Copy each line below that has "askhome".

— Records contained in a dataset —
────────
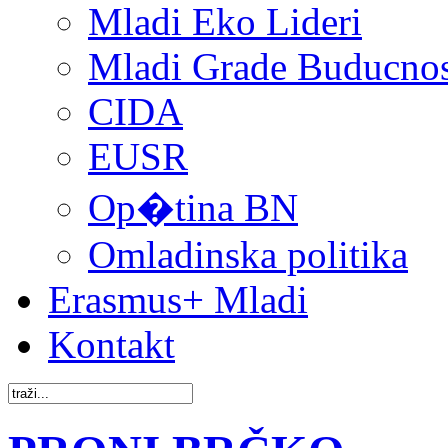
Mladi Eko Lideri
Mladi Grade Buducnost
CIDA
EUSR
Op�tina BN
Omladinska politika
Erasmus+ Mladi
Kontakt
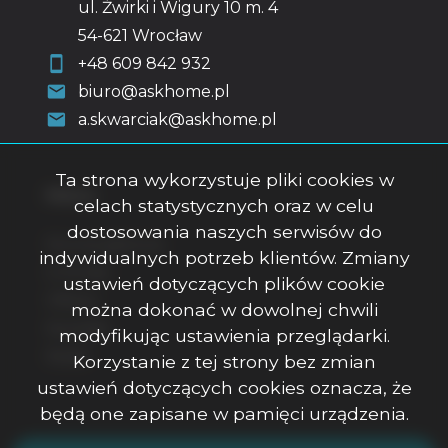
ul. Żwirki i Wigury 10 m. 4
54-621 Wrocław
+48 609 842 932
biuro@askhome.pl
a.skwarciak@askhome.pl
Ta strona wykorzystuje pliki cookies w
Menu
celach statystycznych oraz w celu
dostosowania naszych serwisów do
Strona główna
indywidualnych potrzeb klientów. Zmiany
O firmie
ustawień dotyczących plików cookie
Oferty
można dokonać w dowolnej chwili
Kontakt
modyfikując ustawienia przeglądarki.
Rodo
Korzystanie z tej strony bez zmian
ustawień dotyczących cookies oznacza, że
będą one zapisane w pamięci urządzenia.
────────
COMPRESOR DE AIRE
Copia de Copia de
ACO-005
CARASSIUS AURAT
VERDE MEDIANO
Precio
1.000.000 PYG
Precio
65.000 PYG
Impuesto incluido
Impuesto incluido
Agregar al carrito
────────
— Written response —
biuro@askhome.pl
a.skwarciak@askhome.pl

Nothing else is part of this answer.